Fashion academics revel in the sociological landscape that can be mapped on the runway each season—economic shifts revealed in hemlines, political moods transpiring in prints. But the most powerful emblem of society and culture that lies in many of our wardrobes was actually born purely out of function. One hundred and forty years ago, men needed durable pants for working in mines, factories, and fields; today those pants have a foothold in high fashion. Tracing the history of a pair of blue jeans can tell us more about the last century than any garment created by the style-defining hands of Coco Chanel or Christian Dior.
It all begins with fabric. There’s an intriguing tale behind denim, a cotton twill with a diagonal weave and special indigo yarn dye treatment. It’s up for debate as to whether it all started in Genoa in the mid-1800s, when General Giuseppe Garibaldi won respect and adoration after a victorious battle was won in a crisp pair of blue cotton trousers, or in France, where the first known notation of the word denim came from Nîmes, the tiny town where the fabric was being produced. Shortly after, the fabric drove industry in the United States, and as its popularity grew in the 1960s, Japan jockeyed for market share with an innovative loom and advanced production. Japan has since become famous for the best premium selvedge denim you can find. The introduction of elastic for stretch, stone and sand-blasting for unique washes, metallic coating treatments, and other innovations continues to push denim through its own story, following history and cultural movements from the momentous to the vain. There’s even denim in the market today that boasts caffeine and retinol with a promise to reduce the appearance of cellulite.
“Denim and jeans are as changeable as society is,” says Lynn Downey, historian for Levi Strauss & Co. “As people have changed, jeans have come along for the ride.” But it goes both ways; the introduction of jeans has also shaped the evolution of how the world gets dressed.
The original birthplace of blue jeans as we know them was San Francisco. In 1873, the city served as the foundation for Levi Strauss & Co. when a merchant, Levi Strauss, and a tailor, Jacob Davis, signed a patent for a metal fabric fastener called a rivet. They created a pair of trousers with denim and rivets, complete with four pockets for men’s essentials, that could withstand wear and tear; it revolutionized the blue-collar worker’s uniform. The design was refined over the next couple of decades, just as any new invention would be, and the patent entered the public domain, opening the market up to competition and innovation. A left back pocket was added for style (creating the iconic five-pocket Levi’s), along with belt loops. After cowboys adopted the workwear, the “crotch rivet” was removed because of a few unfortunate burn incidences around the campfire, plus a call to decrease the use of metal during the Second World War.

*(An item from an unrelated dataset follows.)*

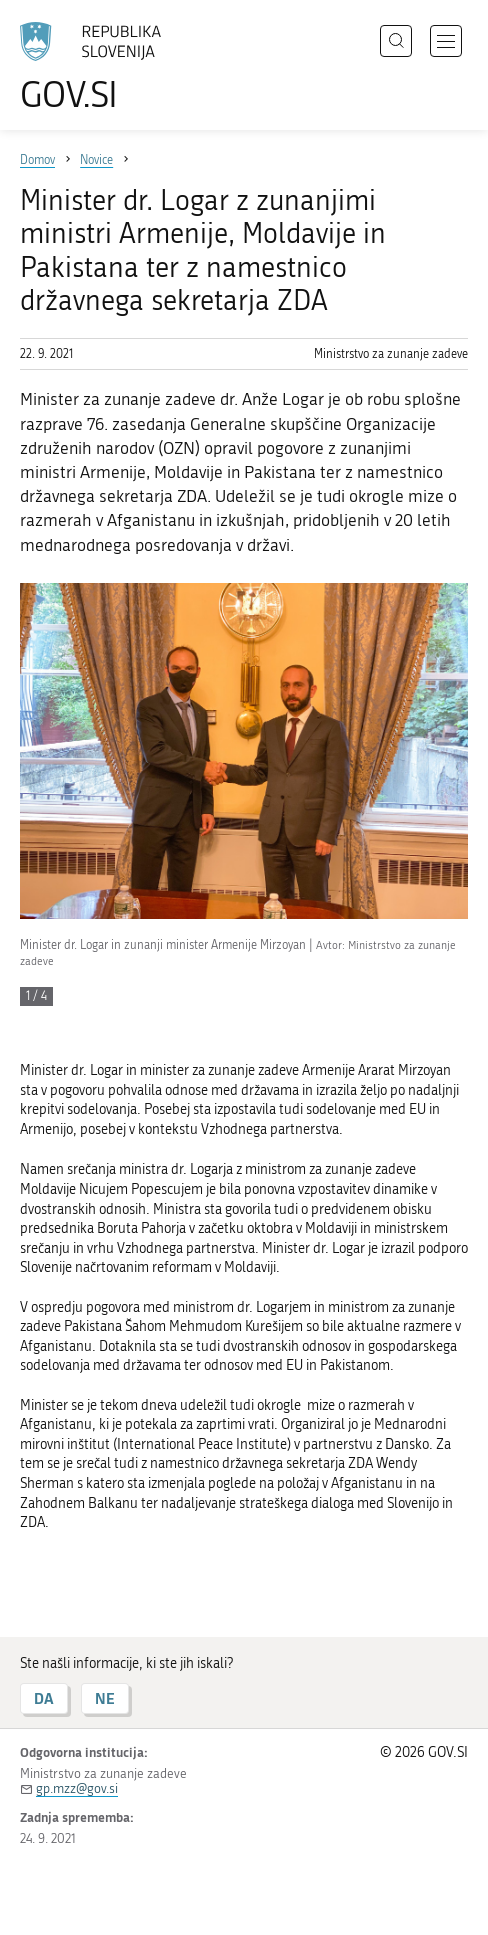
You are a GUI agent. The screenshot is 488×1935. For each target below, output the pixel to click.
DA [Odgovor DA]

Then Hollywood stepped in. Movies showcased the Wild West with handsome men galloping across it in jeans, and the public swooned. Gene Autry even started his own denim label. But the public fell even harder for the next silver screen icon sporting indigo. James Dean donned a pair of Lee 101 Rider Jeans in Rebel Without a Cause, and the “rebellious youth” grabbed hold of jeans and never let go. In the years that followed, jeans were seen on rock stars, on hippies, and in movies, simultaneously representing and driving popular culture. Charlie’s Angels put tight flares on the map. The Ramones made shredded and destroyed denim such a trend that ripped jeans are now manufactured for sale. Then, in 1980 a 15-year-old Brooke Shields declared that nothing came between her and her Calvins, and branded jeans officially permeated fashion. Everyone wanted an inverted triangle on their pocket like Claudia Schiffer’s in 1990s Guess ads. The notion of designer jeans culminated for the new millennium when 7 For All Mankind was founded in Los Angeles in 2000 as the first premium denim label with prices to match. Today the hottest designers, such as Christopher Kane and Mary Katrantzou, ink collaboration deals, and jeans are sold from $20 to $400.
So whether you scour eBay for the perfect vintage Levi’s, pull on J Brand skinnies, or buy whatever fits best at the Bay, blue jeans are now an intrinsic part of our wardrobes. They also just happen to be the literal fabric of a cultural icon.